Data excerpts
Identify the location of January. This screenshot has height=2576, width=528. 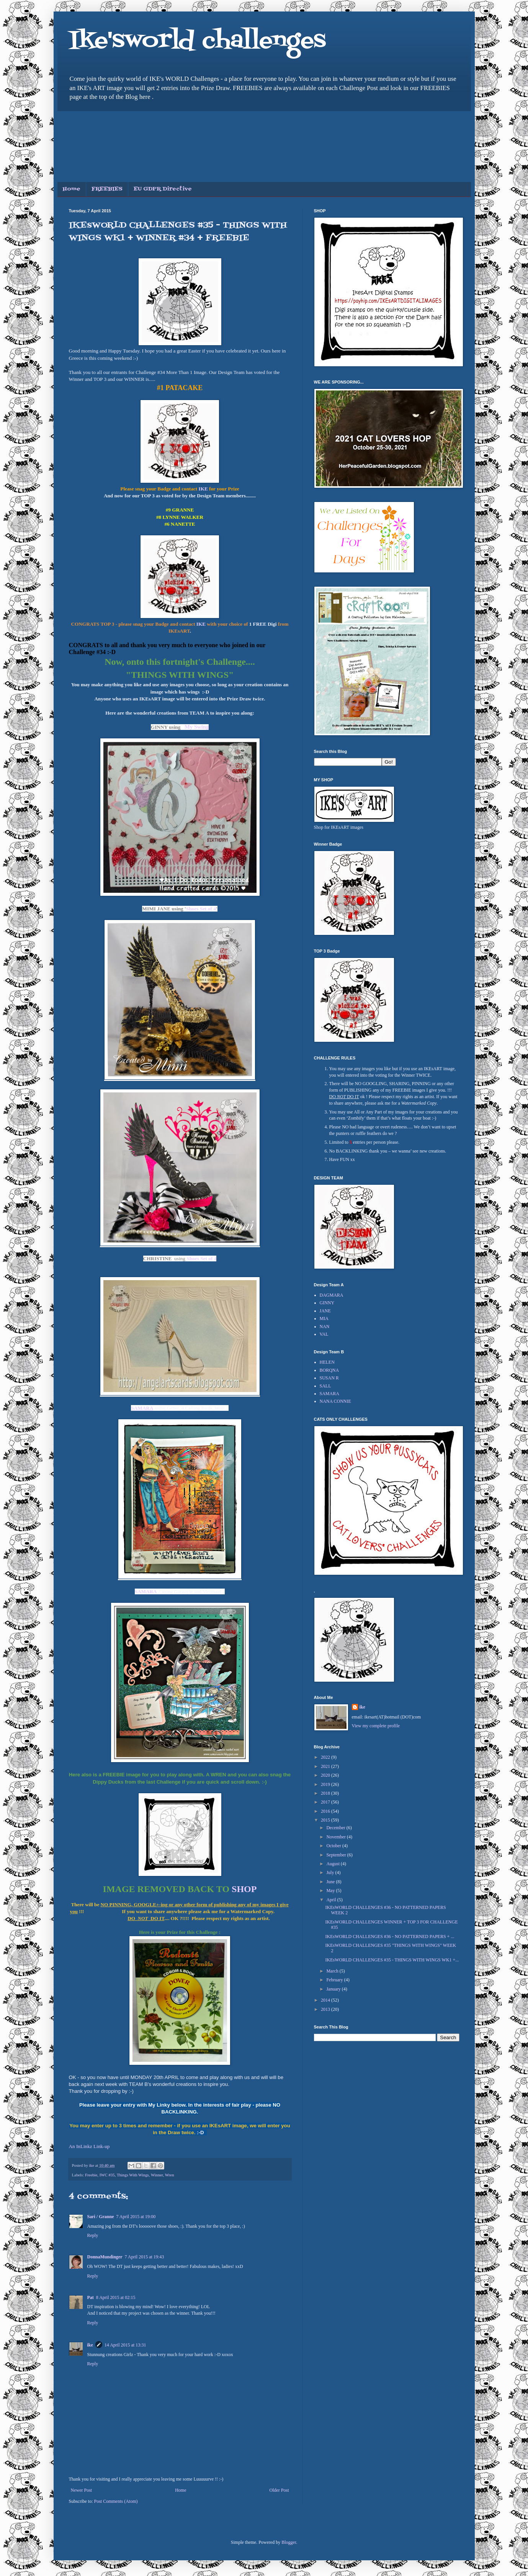
(334, 1989).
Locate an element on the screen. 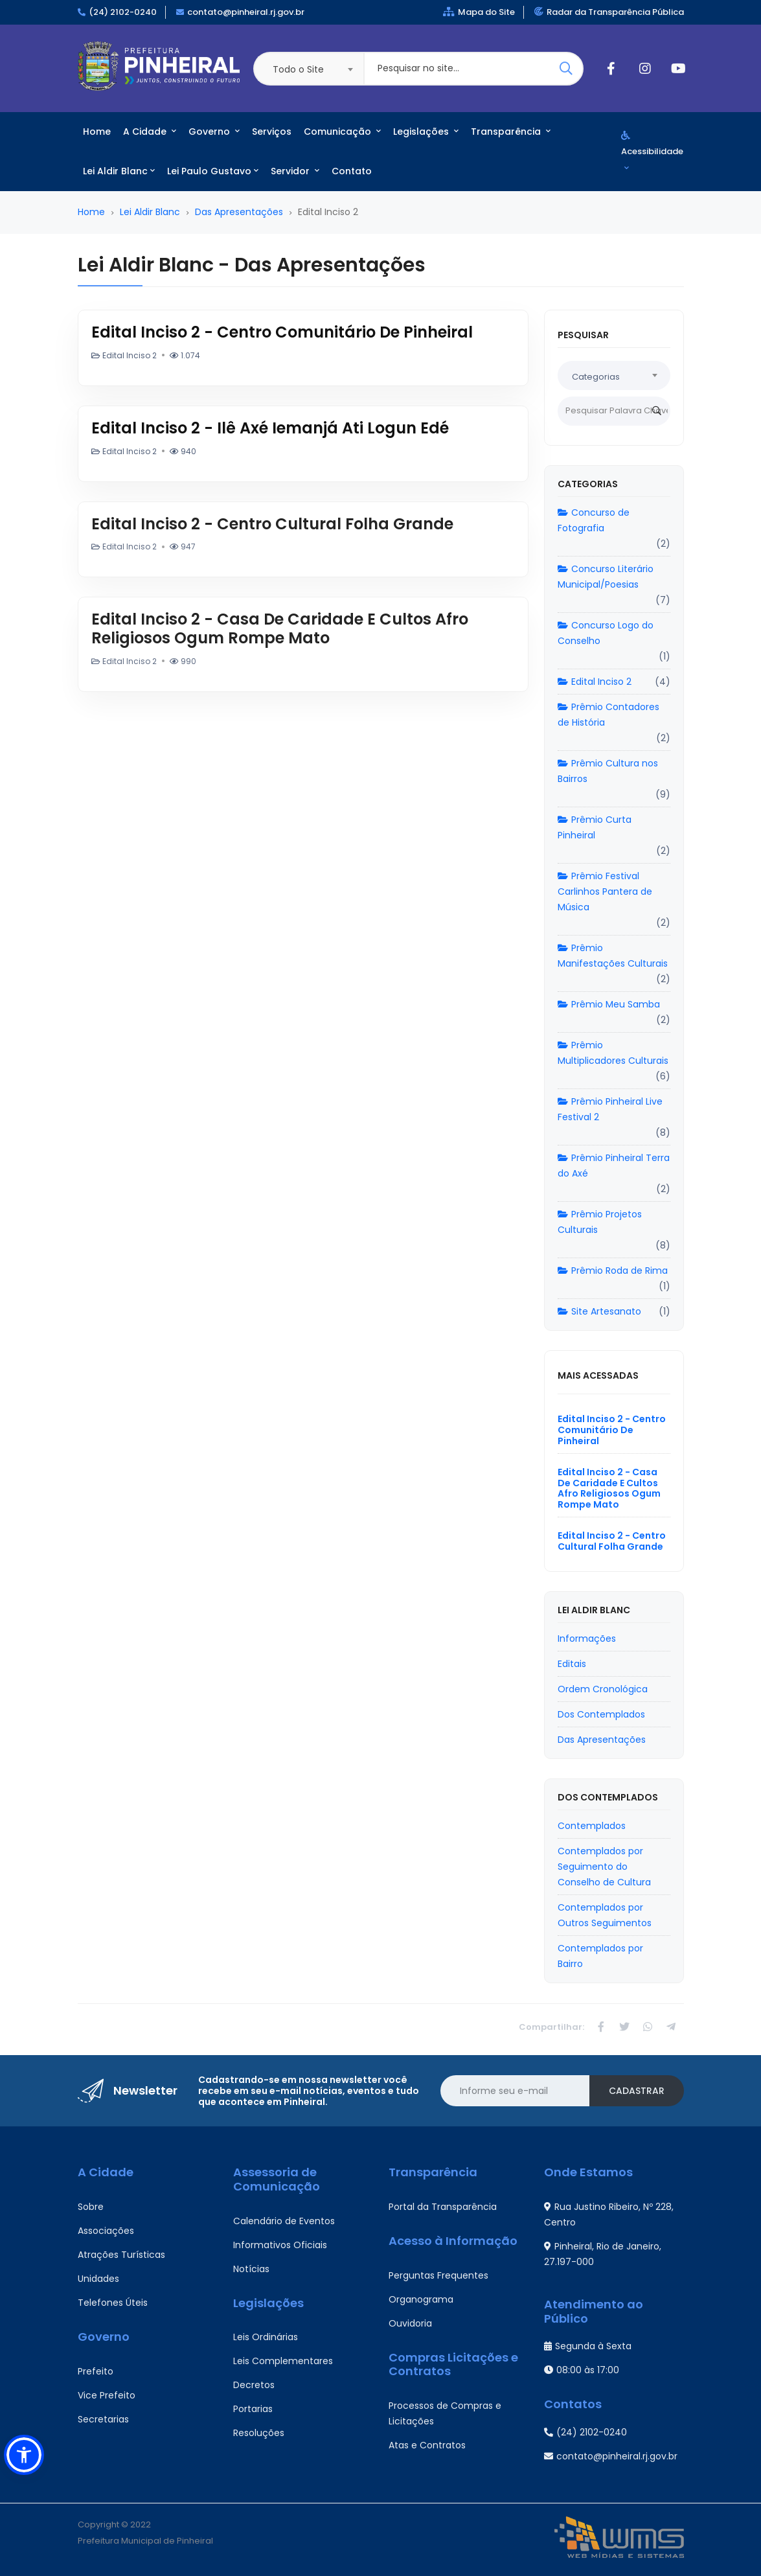 This screenshot has width=761, height=2576. Perguntas Frequentes is located at coordinates (438, 2275).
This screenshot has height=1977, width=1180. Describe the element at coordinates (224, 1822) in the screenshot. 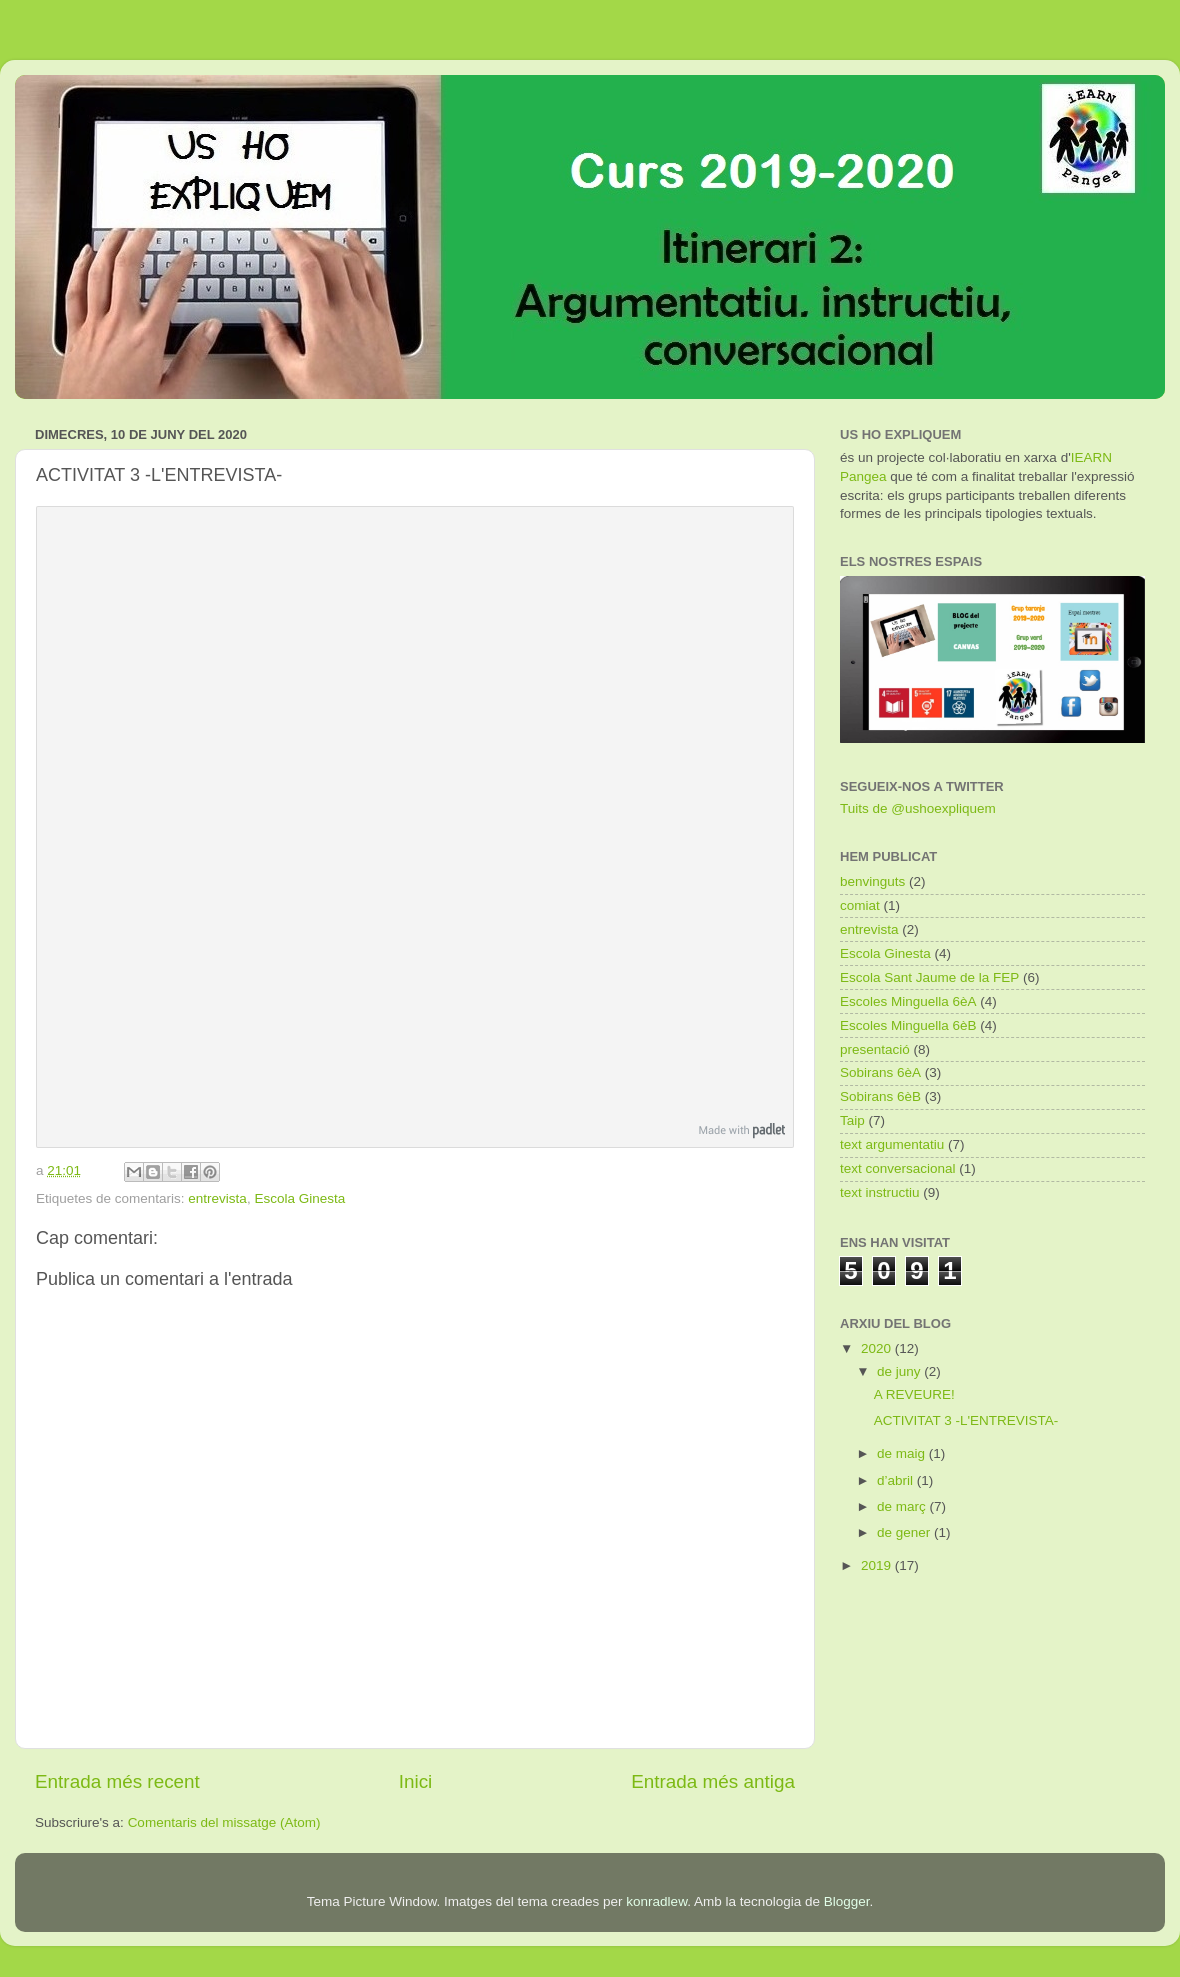

I see `Comentaris del missatge (Atom)` at that location.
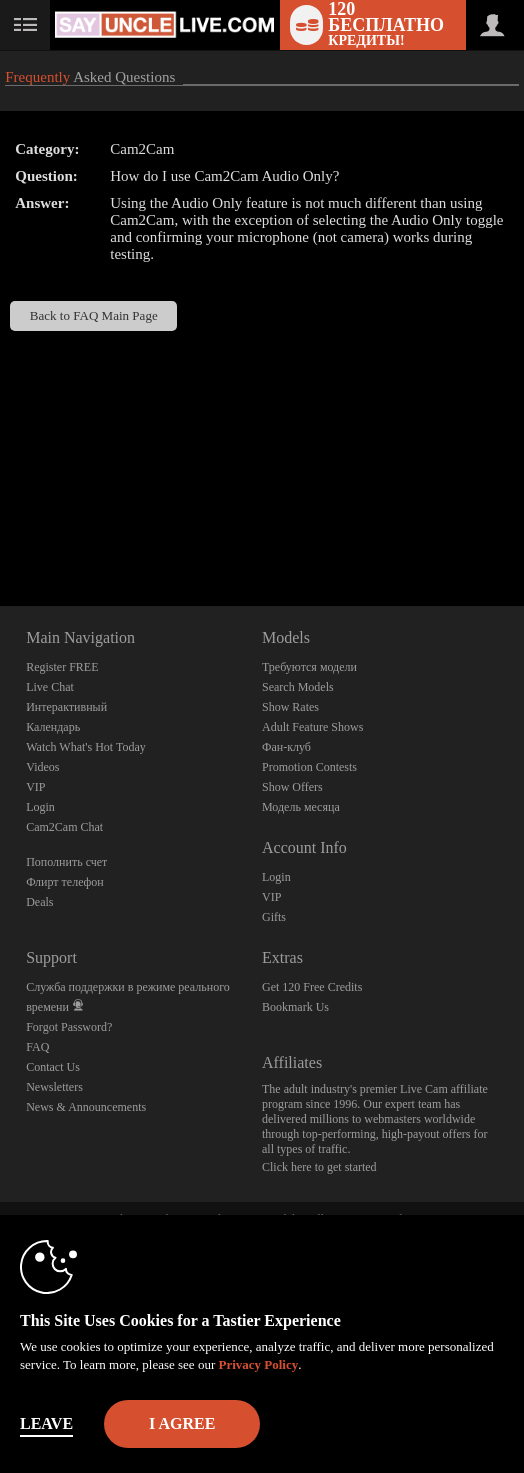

Goal of the exercise
Transcribe exactly the lines from the one with "This screenshot has height=1977, width=1180." to the last line of the records, both included, so that no picture appears in the copy.

Answer to the problem
This screenshot has height=1977, width=1180. Describe the element at coordinates (224, 1822) in the screenshot. 

I see `Comentaris del missatge (Atom)` at that location.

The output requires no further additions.